964 Menschen saßen gemeinsam mit Hermann Hoffmann im Zug nach Minsk. 952 Opfer sind bis heute ermittelt. Unwahrscheinlich, dass jemand überlebte. „Ich trage seinen Namen als Gedenken. Das ist jüdische Tradition“, sagt Völker. „Deshalb heiße ich Hermann. Und nicht Peter oder Michael.“

Die Namen, viel mehr ist nicht geblieben im Wald bei Maly Trostenez. An Bäumen hängen Schilder. Margot Krakauer. Viktor Ranzenhofer. Ludwig Vogel. Eugen Kollberg, deportiert am 27. Mai 1942 aus Wien nach Trostenez, ermordet am 1. Juni 1942. Es liegen nur ein paar Tage zwischen dem Abtransport und dem Tod. Im Wald hängen 60, vielleicht 80 Schilder – als Symbol für die vielen anderen, die hier starben.

Nur ein schmaler Sandweg führt in den Wald. Vögel zwitschern, der Wind bewegt die Blätter der Birken. Es kommen kaum Besucher hierher, in der Nähe liegt eine Müllkippe. An anderen Orten ist längst eine Kultur des Erinnerns gewachsen. Bergen-Belsen, Treblinka, Auschwitz. Namen, die Menschen wie Messerstiche an das deutsche Verbrechen erinnern. Eine Million Touristen schauen sich jedes Jahr das Museum in Auschwitz an. Ordner winken die Reisebusse zu Parkplätzen, es gibt Ausstellungen und Tagungszentren. Hier im Wald, zwischen den Kiefern und Birken, steht nur ein kleiner Gedenkstein.
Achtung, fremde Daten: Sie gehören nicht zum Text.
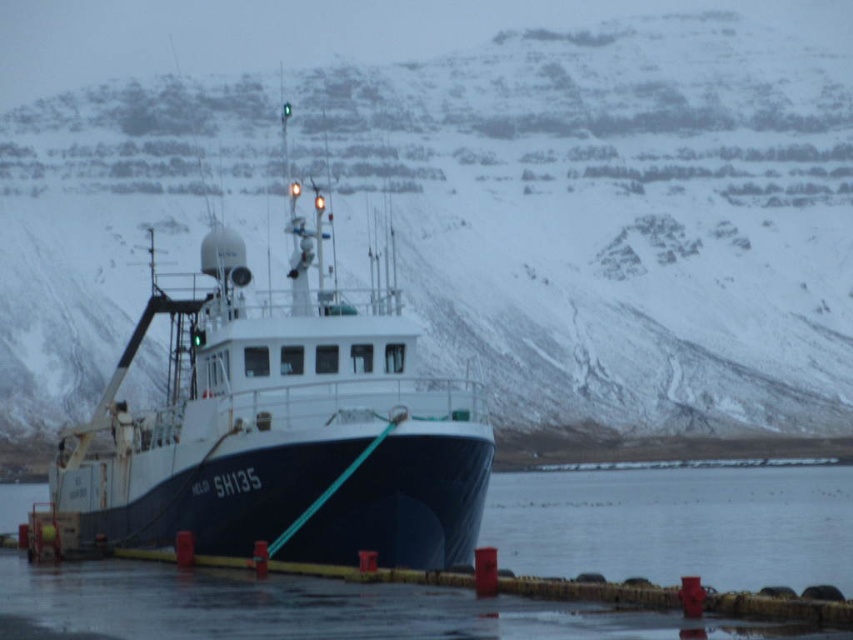 Question: Can you confirm if dark blue matte boat at center is smaller than black rubber water at lower center?

Choices:
 (A) yes
 (B) no

Answer: (B)

Question: Among these points, which one is nearest to the camera?

Choices:
 (A) (544, 621)
 (B) (309, 369)

Answer: (A)

Question: Considering the real-world distances, which object is closest to the snowy rock formation at upper center?

Choices:
 (A) dark blue matte boat at center
 (B) black rubber water at lower center

Answer: (A)

Question: Does snowy rock formation at upper center appear on the left side of dark blue matte boat at center?

Choices:
 (A) yes
 (B) no

Answer: (B)

Question: Is snowy rock formation at upper center above black rubber water at lower center?

Choices:
 (A) no
 (B) yes

Answer: (B)

Question: Estimate the real-world distances between objects in this image. Which object is farther from the snowy rock formation at upper center?

Choices:
 (A) black rubber water at lower center
 (B) dark blue matte boat at center

Answer: (A) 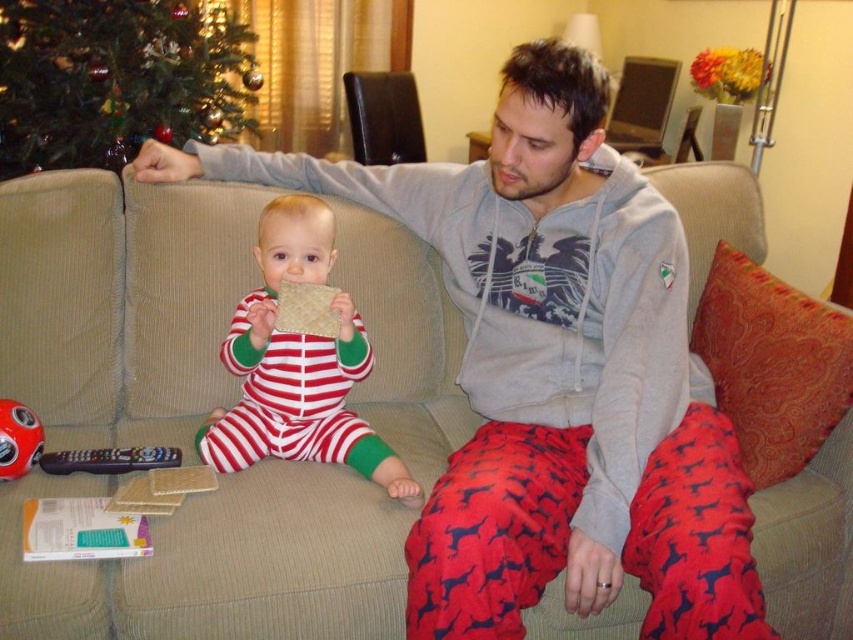 Question: Is striped cotton onesie at center to the left of black plastic remote control at lower left from the viewer's perspective?

Choices:
 (A) no
 (B) yes

Answer: (A)

Question: Which of the following is the closest to the observer?

Choices:
 (A) (136, 449)
 (B) (9, 461)
 (C) (238, 365)

Answer: (B)

Question: Considering the relative positions of green matte christmas tree at upper left and striped cotton onesie at center in the image provided, where is green matte christmas tree at upper left located with respect to striped cotton onesie at center?

Choices:
 (A) right
 (B) left

Answer: (B)

Question: Is striped cotton onesie at center positioned in front of black plastic remote control at lower left?

Choices:
 (A) yes
 (B) no

Answer: (A)

Question: Which object is positioned closest to the green matte christmas tree at upper left?

Choices:
 (A) rubberized plastic toy at lower left
 (B) striped cotton onesie at center

Answer: (B)

Question: Which object is the farthest from the rubberized plastic toy at lower left?

Choices:
 (A) green matte christmas tree at upper left
 (B) black plastic remote control at lower left

Answer: (A) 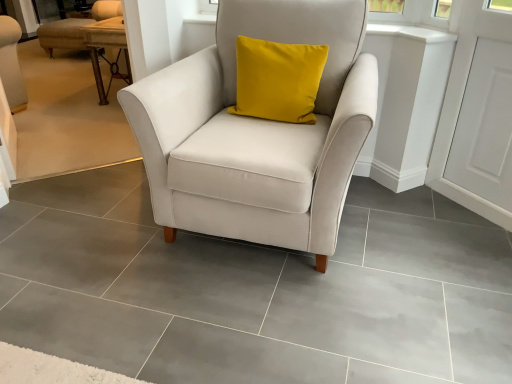 This screenshot has height=384, width=512. What do you see at coordinates (411, 33) in the screenshot? I see `white smooth window sill at upper center` at bounding box center [411, 33].

What do you see at coordinates (104, 47) in the screenshot? I see `wooden textured table at upper left` at bounding box center [104, 47].

Locate an element on the screen. white smooth window sill at upper center is located at coordinates (411, 33).

Is satin white armchair at center bigger or smaller than wooden textured table at upper left?

Considering their sizes, satin white armchair at center takes up more space than wooden textured table at upper left.

Between satin white armchair at center and wooden textured table at upper left, which one has less height?

wooden textured table at upper left is shorter.

Locate an element on the screen. This screenshot has height=384, width=512. table below the satin white armchair at center (from a real-world perspective) is located at coordinates pyautogui.click(x=104, y=47).

Is satin white armchair at center located outside wooden textured table at upper left?

Yes, satin white armchair at center is outside of wooden textured table at upper left.

From the image's perspective, between white smooth window sill at upper center and wooden textured table at upper left, which one is located above?

wooden textured table at upper left is shown above in the image.

From a real-world perspective, which object stands above the other?

From a 3D spatial view, white smooth window sill at upper center is above.

Is white smooth window sill at upper center wider or thinner than wooden textured table at upper left?

In the image, white smooth window sill at upper center appears to be more narrow than wooden textured table at upper left.

Considering the positions of objects satin white armchair at center and white smooth window sill at upper center in the image provided, who is in front, satin white armchair at center or white smooth window sill at upper center?

satin white armchair at center is more forward.

Which of these two, satin white armchair at center or white smooth window sill at upper center, is bigger?

With larger size is satin white armchair at center.

Is satin white armchair at center next to white smooth window sill at upper center and touching it?

No, satin white armchair at center is not making contact with white smooth window sill at upper center.

Considering the sizes of objects satin white armchair at center and white smooth window sill at upper center in the image provided, who is taller, satin white armchair at center or white smooth window sill at upper center?

satin white armchair at center.

Which is more to the right, wooden textured table at upper left or white smooth window sill at upper center?

white smooth window sill at upper center is more to the right.

Are wooden textured table at upper left and white smooth window sill at upper center located far from each other?

wooden textured table at upper left is far away from white smooth window sill at upper center.

How much distance is there between wooden textured table at upper left and white smooth window sill at upper center?

wooden textured table at upper left and white smooth window sill at upper center are 2.22 meters apart.

The width and height of the screenshot is (512, 384). In order to click on window sill in front of the wooden textured table at upper left in this screenshot , I will do `click(411, 33)`.

Consider the image. Does wooden textured table at upper left turn towards satin white armchair at center?

No.

Looking at this image, what's the angular difference between wooden textured table at upper left and satin white armchair at center's facing directions?

There is a 90.7-degree angle between the facing directions of wooden textured table at upper left and satin white armchair at center.

From the image's perspective, which one is positioned lower, wooden textured table at upper left or satin white armchair at center?

satin white armchair at center.

Are wooden textured table at upper left and satin white armchair at center located far from each other?

wooden textured table at upper left is far away from satin white armchair at center.

Is white smooth window sill at upper center positioned with its back to satin white armchair at center?

No, white smooth window sill at upper center's orientation is not away from satin white armchair at center.

Who is bigger, white smooth window sill at upper center or satin white armchair at center?

satin white armchair at center is bigger.

Choose the correct answer: Is white smooth window sill at upper center inside satin white armchair at center or outside it?

white smooth window sill at upper center is not inside satin white armchair at center, it's outside.

Identify the location of table on the left of satin white armchair at center. (104, 47).

The height and width of the screenshot is (384, 512). In order to click on table behind the white smooth window sill at upper center in this screenshot , I will do `click(104, 47)`.

Estimate the real-world distances between objects in this image. Which object is closer to wooden textured table at upper left, white smooth window sill at upper center or satin white armchair at center?

satin white armchair at center.

Looking at the image, which one is located further to white smooth window sill at upper center, wooden textured table at upper left or satin white armchair at center?

wooden textured table at upper left is further to white smooth window sill at upper center.

Looking at this image, which object lies nearer to the anchor point satin white armchair at center, wooden textured table at upper left or white smooth window sill at upper center?

Based on the image, white smooth window sill at upper center appears to be nearer to satin white armchair at center.

Looking at the image, which one is located further to wooden textured table at upper left, satin white armchair at center or white smooth window sill at upper center?

white smooth window sill at upper center lies further to wooden textured table at upper left than the other object.

Which object lies further to the anchor point white smooth window sill at upper center, satin white armchair at center or wooden textured table at upper left?

wooden textured table at upper left is positioned further to the anchor white smooth window sill at upper center.

Estimate the real-world distances between objects in this image. Which object is closer to satin white armchair at center, white smooth window sill at upper center or wooden textured table at upper left?

The object closer to satin white armchair at center is white smooth window sill at upper center.

Identify the location of window sill between satin white armchair at center and wooden textured table at upper left along the z-axis. This screenshot has height=384, width=512. (411, 33). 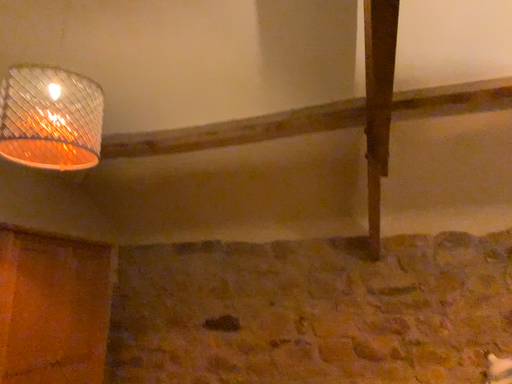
Eine Handvoll Politiker aus Deutschland ist an diesem Tag im Mai in den Wald bei Minsk gereist. Henning Scherf, Bremens früherer Bürgermeister, und Matthias Platzeck, der Brandenburg regierte. Eine Musikerin spielt vor dem Gedenkstein „Jerusalem of Gold“ auf ihrer Geige. Um sie herum stehen Menschen wie der 89 Jahre alte Kurt Marx. Seine Eltern wurden 1942 nach Weißrussland deportiert, erst ein paar Wochen zuvor war er als Kind mithilfe des Roten Kreuzes nach England geflohen. Gabriel Heim ist in den Wald gekommen, seine Großmutter wurde hier erschossen. Auch die fast 80 Jahre alte Maja Krapina ist hier, sie überlebte im Getto von Minsk. Im Frühjahr 1942 erhängten die Nazis ihre Mutter, mitten auf der Straße. Krapina war damals sechs. „Der Wind schaukelte die Leiche am Strick“, erzählt sie heute.

Und Hermann Völker aus Hamburg steht am Gedenkstein. Am 8. November rollte der Zug mit seinem Onkel vom Güterbahnhof am Hamburger Hafen los. Zehn Tage später startete ein zweiter Transport in Richtung Minsk, wieder saßen Angehörige von Völker im Zug, die Familie Cohen aus dem Karolinenviertel. Mehr als 20 Verwandte habe er durch die Morde der Nazis verloren. „Irgendwann habe ich aufgehört, die Toten zu zählen. Es reicht irgendwann mit der Last.“

Völker ist 55 Jahre alt. Er ist in Hamburg aufgewachsen, hat Geschichte studiert und zuletzt für eine IT-Firma gearbeitet. Er hat selbst eine Familie, zwei erwachsene Kinder. Hermann und Lydia Hoffmann lernte er nie kennen. Aber sie sind Teil seines Lebens. Ihretwegen steht Völker an diesem Tag im Mai im Wald bei Minsk.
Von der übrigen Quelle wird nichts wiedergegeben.